— What you are asked to do —
Each line below is to be copied exactly as it appears.

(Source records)
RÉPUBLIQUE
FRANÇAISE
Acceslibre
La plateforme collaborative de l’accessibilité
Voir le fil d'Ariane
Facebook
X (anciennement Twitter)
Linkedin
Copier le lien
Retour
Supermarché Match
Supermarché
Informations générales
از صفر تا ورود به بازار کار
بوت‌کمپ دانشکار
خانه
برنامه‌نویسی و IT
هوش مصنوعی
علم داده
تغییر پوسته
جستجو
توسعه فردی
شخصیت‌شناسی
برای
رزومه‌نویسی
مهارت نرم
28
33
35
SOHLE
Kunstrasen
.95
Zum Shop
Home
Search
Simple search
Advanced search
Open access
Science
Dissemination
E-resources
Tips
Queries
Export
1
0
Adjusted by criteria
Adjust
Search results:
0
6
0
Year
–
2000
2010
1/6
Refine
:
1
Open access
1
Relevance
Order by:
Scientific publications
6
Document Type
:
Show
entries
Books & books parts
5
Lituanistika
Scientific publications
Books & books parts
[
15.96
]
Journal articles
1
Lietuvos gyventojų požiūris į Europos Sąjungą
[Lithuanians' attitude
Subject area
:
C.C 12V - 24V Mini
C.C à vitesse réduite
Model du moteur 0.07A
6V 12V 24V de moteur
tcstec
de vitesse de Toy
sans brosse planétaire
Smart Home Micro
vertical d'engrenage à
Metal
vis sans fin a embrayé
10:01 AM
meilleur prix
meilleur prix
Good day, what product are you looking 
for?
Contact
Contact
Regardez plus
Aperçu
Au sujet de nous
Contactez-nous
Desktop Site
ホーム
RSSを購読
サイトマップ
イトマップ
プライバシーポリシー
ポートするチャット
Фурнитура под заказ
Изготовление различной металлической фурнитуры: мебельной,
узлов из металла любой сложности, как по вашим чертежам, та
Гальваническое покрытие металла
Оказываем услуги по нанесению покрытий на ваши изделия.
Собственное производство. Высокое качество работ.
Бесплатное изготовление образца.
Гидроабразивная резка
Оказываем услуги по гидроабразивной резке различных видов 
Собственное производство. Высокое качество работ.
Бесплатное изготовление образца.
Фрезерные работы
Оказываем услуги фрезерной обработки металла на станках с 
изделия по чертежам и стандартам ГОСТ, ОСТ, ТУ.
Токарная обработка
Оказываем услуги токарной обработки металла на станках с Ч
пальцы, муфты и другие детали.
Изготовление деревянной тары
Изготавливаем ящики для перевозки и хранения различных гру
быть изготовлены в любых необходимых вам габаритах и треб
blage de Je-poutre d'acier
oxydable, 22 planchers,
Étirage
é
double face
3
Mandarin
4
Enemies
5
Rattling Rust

— Written reply —
RÉPUBLIQUE
FRANÇAISE
Acceslibre
La plateforme collaborative de l’accessibilité
Voir le fil d'Ariane
Facebook
X (anciennement Twitter)
Linkedin
Copier le lien
Retour
Supermarché Match
Supermarché
Informations générales
از صفر تا ورود به بازار کار
بوت‌کمپ دانشکار
خانه
برنامه‌نویسی و IT
هوش مصنوعی
علم داده
تغییر پوسته
جستجو
توسعه فردی
شخصیت‌شناسی
برای
رزومه‌نویسی
مهارت نرم
28
33
35
SOHLE
Kunstrasen
.95
Zum Shop
Home
Search
Simple search
Advanced search
Open access
Science
Dissemination
E-resources
Tips
Queries
Export
1
0
Adjusted by criteria
Adjust
Search results:
0
6
0
Year
–
2000
2010
1/6
Refine
:
1
Open access
1
Relevance
Order by:
Scientific publications
6
Document Type
:
Show
entries
Books & books parts
5
Lituanistika
Scientific publications
Books & books parts
[
15.96
]
Journal articles
1
Lietuvos gyventojų požiūris į Europos Sąjungą
[Lithuanians' attitude
Subject area
:
C.C 12V - 24V Mini
C.C à vitesse réduite
Model du moteur 0.07A
6V 12V 24V de moteur
tcstec
de vitesse de Toy
sans brosse planétaire
Smart Home Micro
vertical d'engrenage à
Metal
vis sans fin a embrayé
10:01 AM
meilleur prix
meilleur prix
Good day, what product are you looking 
for?
Contact
Contact
Regardez plus
Aperçu
Au sujet de nous
Contactez-nous
Desktop Site
ホーム
RSSを購読
サイトマップ
イトマップ
プライバシーポリシー
ポートするチャット
Фурнитура под заказ
Изготовление различной металлической фурнитуры: мебельной,
узлов из металла любой сложности, как по вашим чертежам, та
Гальваническое покрытие металла
Оказываем услуги по нанесению покрытий на ваши изделия.
Собственное производство. Высокое качество работ.
Бесплатное изготовление образца.
Гидроабразивная резка
Оказываем услуги по гидроабразивной резке различных видов 
Собственное производство. Высокое качество работ.
Бесплатное изготовление образца.
Фрезерные работы
Оказываем услуги фрезерной обработки металла на станках с 
изделия по чертежам и стандартам ГОСТ, ОСТ, ТУ.
Токарная обработка
Оказываем услуги токарной обработки металла на станках с Ч
пальцы, муфты и другие детали.
Изготовление деревянной тары
Изготавливаем ящики для перевозки и хранения различных гру
быть изготовлены в любых необходимых вам габаритах и треб
blage de Je-poutre d'acier
oxydable, 22 planchers,
Étirage
é
double face
3
Mandarin
4
Enemies
5
Rattling Rust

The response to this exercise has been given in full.